→ TASK: Once you have read the listing, write it all out exactly.

(MATERIALS PROVIDED)

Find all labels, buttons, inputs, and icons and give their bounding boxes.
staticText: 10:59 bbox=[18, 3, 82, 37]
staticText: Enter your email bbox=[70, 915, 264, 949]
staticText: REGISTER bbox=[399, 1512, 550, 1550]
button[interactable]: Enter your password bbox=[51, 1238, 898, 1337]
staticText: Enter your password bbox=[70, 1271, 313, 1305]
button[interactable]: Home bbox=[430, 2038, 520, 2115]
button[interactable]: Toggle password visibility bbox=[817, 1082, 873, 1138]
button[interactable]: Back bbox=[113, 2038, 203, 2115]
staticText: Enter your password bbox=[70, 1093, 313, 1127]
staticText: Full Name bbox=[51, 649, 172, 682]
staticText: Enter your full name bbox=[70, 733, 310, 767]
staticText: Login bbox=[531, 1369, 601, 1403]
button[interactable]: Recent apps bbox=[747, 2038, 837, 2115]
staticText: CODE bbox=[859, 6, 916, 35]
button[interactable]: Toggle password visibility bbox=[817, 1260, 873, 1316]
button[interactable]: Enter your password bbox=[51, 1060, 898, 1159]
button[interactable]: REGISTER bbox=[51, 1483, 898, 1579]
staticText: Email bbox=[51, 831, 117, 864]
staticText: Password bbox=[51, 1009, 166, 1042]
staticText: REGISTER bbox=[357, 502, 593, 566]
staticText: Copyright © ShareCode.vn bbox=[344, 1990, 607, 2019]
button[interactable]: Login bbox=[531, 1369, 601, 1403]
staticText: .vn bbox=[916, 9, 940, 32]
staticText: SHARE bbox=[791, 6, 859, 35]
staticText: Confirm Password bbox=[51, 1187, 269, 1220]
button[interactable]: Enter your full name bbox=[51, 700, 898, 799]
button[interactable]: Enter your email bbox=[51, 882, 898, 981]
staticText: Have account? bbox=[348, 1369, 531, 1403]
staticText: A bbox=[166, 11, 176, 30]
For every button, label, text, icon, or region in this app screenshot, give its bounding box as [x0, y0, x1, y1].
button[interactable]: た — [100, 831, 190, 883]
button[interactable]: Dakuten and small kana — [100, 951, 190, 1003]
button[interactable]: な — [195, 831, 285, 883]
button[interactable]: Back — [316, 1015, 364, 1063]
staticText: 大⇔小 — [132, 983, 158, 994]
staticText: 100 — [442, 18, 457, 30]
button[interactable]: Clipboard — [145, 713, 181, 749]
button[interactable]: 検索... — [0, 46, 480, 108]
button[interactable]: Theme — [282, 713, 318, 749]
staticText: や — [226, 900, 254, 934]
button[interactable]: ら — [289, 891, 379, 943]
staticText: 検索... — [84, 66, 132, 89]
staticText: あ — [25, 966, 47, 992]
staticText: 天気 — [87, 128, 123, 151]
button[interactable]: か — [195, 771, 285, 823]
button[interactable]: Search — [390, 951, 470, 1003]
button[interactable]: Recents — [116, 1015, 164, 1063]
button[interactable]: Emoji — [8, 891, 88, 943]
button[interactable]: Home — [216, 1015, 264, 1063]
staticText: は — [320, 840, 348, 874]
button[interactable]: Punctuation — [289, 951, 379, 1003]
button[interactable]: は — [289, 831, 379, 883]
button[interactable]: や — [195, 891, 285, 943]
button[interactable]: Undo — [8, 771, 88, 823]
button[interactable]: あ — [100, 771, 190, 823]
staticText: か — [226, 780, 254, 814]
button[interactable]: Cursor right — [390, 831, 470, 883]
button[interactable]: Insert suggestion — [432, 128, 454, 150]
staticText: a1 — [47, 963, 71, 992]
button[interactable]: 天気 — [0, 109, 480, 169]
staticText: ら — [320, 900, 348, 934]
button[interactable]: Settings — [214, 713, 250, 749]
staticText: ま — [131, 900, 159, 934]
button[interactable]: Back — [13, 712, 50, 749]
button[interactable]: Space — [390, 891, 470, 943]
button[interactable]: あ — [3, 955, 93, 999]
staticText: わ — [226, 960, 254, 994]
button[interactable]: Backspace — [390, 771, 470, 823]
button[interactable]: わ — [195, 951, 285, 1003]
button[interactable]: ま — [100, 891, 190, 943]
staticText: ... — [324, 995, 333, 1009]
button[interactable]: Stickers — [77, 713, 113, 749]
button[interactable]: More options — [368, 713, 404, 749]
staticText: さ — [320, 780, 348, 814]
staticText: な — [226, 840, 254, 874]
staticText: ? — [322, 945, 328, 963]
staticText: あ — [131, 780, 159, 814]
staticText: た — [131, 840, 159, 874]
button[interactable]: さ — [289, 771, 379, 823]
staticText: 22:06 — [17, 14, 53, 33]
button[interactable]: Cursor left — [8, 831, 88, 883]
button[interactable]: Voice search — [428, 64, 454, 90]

(End MATERIALS PROVIDED)

→ PROBLEM SOLUTION:
Find all labels, buttons, inputs, and icons and give their bounding boxes.
staticText: 10:59 bbox=[18, 3, 82, 37]
staticText: Enter your email bbox=[70, 915, 264, 949]
staticText: REGISTER bbox=[399, 1512, 550, 1550]
button[interactable]: Enter your password bbox=[51, 1238, 898, 1337]
staticText: Enter your password bbox=[70, 1271, 313, 1305]
button[interactable]: Home bbox=[430, 2038, 520, 2115]
button[interactable]: Toggle password visibility bbox=[817, 1082, 873, 1138]
button[interactable]: Back bbox=[113, 2038, 203, 2115]
staticText: Enter your password bbox=[70, 1093, 313, 1127]
staticText: Full Name bbox=[51, 649, 172, 682]
staticText: Enter your full name bbox=[70, 733, 310, 767]
staticText: Login bbox=[531, 1369, 601, 1403]
button[interactable]: Recent apps bbox=[747, 2038, 837, 2115]
staticText: CODE bbox=[859, 6, 916, 35]
button[interactable]: Toggle password visibility bbox=[817, 1260, 873, 1316]
button[interactable]: Enter your password bbox=[51, 1060, 898, 1159]
button[interactable]: REGISTER bbox=[51, 1483, 898, 1579]
staticText: Email bbox=[51, 831, 117, 864]
staticText: Password bbox=[51, 1009, 166, 1042]
staticText: REGISTER bbox=[357, 502, 593, 566]
staticText: Copyright © ShareCode.vn bbox=[344, 1990, 607, 2019]
button[interactable]: Login bbox=[531, 1369, 601, 1403]
staticText: .vn bbox=[916, 9, 940, 32]
staticText: SHARE bbox=[791, 6, 859, 35]
staticText: Confirm Password bbox=[51, 1187, 269, 1220]
button[interactable]: Enter your full name bbox=[51, 700, 898, 799]
button[interactable]: Enter your email bbox=[51, 882, 898, 981]
staticText: Have account? bbox=[348, 1369, 531, 1403]
staticText: A bbox=[166, 11, 176, 30]
For every button, label, text, icon, or region in this app screenshot, give its bounding box as [x0, y0, x1, y1].
button[interactable]: た — [100, 831, 190, 883]
button[interactable]: Dakuten and small kana — [100, 951, 190, 1003]
button[interactable]: な — [195, 831, 285, 883]
button[interactable]: Back — [316, 1015, 364, 1063]
staticText: 大⇔小 — [132, 983, 158, 994]
staticText: 100 — [442, 18, 457, 30]
button[interactable]: Clipboard — [145, 713, 181, 749]
button[interactable]: 検索... — [0, 46, 480, 108]
button[interactable]: Theme — [282, 713, 318, 749]
staticText: や — [226, 900, 254, 934]
button[interactable]: ら — [289, 891, 379, 943]
staticText: 検索... — [84, 66, 132, 89]
staticText: あ — [25, 966, 47, 992]
staticText: 天気 — [87, 128, 123, 151]
button[interactable]: か — [195, 771, 285, 823]
button[interactable]: Search — [390, 951, 470, 1003]
button[interactable]: Recents — [116, 1015, 164, 1063]
button[interactable]: Emoji — [8, 891, 88, 943]
button[interactable]: Home — [216, 1015, 264, 1063]
staticText: は — [320, 840, 348, 874]
button[interactable]: Punctuation — [289, 951, 379, 1003]
button[interactable]: は — [289, 831, 379, 883]
button[interactable]: や — [195, 891, 285, 943]
button[interactable]: Undo — [8, 771, 88, 823]
button[interactable]: あ — [100, 771, 190, 823]
staticText: か — [226, 780, 254, 814]
button[interactable]: Cursor right — [390, 831, 470, 883]
button[interactable]: Insert suggestion — [432, 128, 454, 150]
staticText: a1 — [47, 963, 71, 992]
button[interactable]: 天気 — [0, 109, 480, 169]
staticText: ら — [320, 900, 348, 934]
button[interactable]: Settings — [214, 713, 250, 749]
staticText: ま — [131, 900, 159, 934]
button[interactable]: Back — [13, 712, 50, 749]
button[interactable]: Space — [390, 891, 470, 943]
button[interactable]: あ — [3, 955, 93, 999]
staticText: わ — [226, 960, 254, 994]
button[interactable]: Backspace — [390, 771, 470, 823]
button[interactable]: わ — [195, 951, 285, 1003]
button[interactable]: ま — [100, 891, 190, 943]
staticText: ... — [324, 995, 333, 1009]
button[interactable]: Stickers — [77, 713, 113, 749]
button[interactable]: More options — [368, 713, 404, 749]
staticText: さ — [320, 780, 348, 814]
staticText: な — [226, 840, 254, 874]
staticText: ? — [322, 945, 328, 963]
staticText: あ — [131, 780, 159, 814]
staticText: た — [131, 840, 159, 874]
button[interactable]: さ — [289, 771, 379, 823]
staticText: 22:06 — [17, 14, 53, 33]
button[interactable]: Cursor left — [8, 831, 88, 883]
button[interactable]: Voice search — [428, 64, 454, 90]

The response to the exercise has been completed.